In recognition, the square in front of Estonian Foreign Ministry in Tallinn is named as "Iceland Square", and on the grounds of the Lithuanian Seimas (Parliament) the rocks of the last barricades from January 1991 bear the inscription "To Iceland – They Dared When Others Remained Silent".

For his role in recognizing Lithuania's independence, Jón Baldvin was awarded Commander's Grand Cross of the Order of the Lithuanian Grand Duke Gediminas (1996), as well as Medal of 13 January and title of honorary citizen of Vilnius. He is also a recipient of the Estonian Order of the Cross of Terra Mariana, 1st Class (1996) and the Latvian Order of the Three Stars (3rd class).

He was, purportedly, the first western foreign minister in the world to recognize Croatia as a sovereign nation in 1991.

==Sexual harassment scandal==
In 2012, it was revealed that during the period 1998–2001, Jón Baldvin sent a number of sexually explicit letters to Guðrún Harðardóttir, a young niece of his wife. In one of the letters, Jón Baldvin graphically described having sex with his wife. Other letters contained sexually explicit and erotic themes. Guðrún, who was 14–17 years of age at the time, attempted to push charges against Jón Baldvin for sexual harassment in 2005, but investigations were dropped by police.

Jón Baldvin's letters were revealed to the public by Guðrún in the monthly magazine Nýtt Líf in February 2012, and subsequently he issued statements on his personal website. In his statements, he denied that he had sexually harassed Guðrún, but apologized for a "lapse of judgment" in initiating the correspondence with her.
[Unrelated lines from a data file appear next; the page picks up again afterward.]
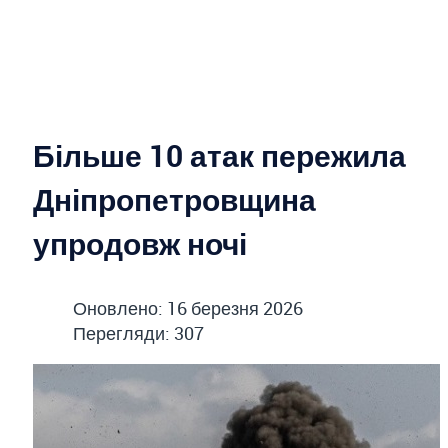
Більше 10 атак пережила
Дніпропетровщина
упродовж ночі
Оновлено: 16 березня 2026
Перегляди: 307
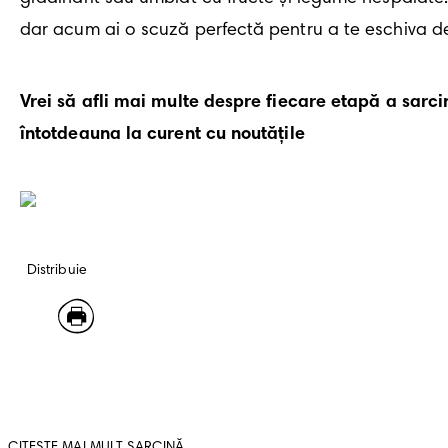
dar acum ai o scuză perfectă pentru a te eschiva de l
Vrei să afli mai multe despre fiecare etapă a sarcini
întotdeauna la curent cu noutățile
Distribuie
CITEȘTE MAI MULT SARCINĂ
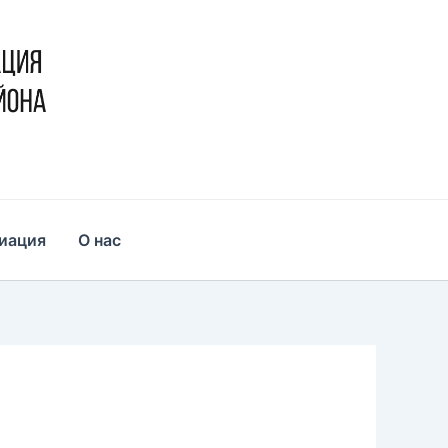
иация
О нас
In 2013, the scandal re-emerged when Jón Baldvin was invited to teach as guest lecturer at the University of Iceland. Following public objections to the hiring of him, the University of Iceland withdrew the invitation. Jón Baldvin protested the University's decision in a series of newspaper articles. After Jón Baldvin threatened to sue, due to there being no legal grounds for his firing, the University agreed to pay him 500.000 ISK in compensations and publicly apologized for how they handled the matter.

In 2022, Icelandic media reported about accusations of sexual harassment during Jón Baldvin's time as a 31 year old teacher in 1970.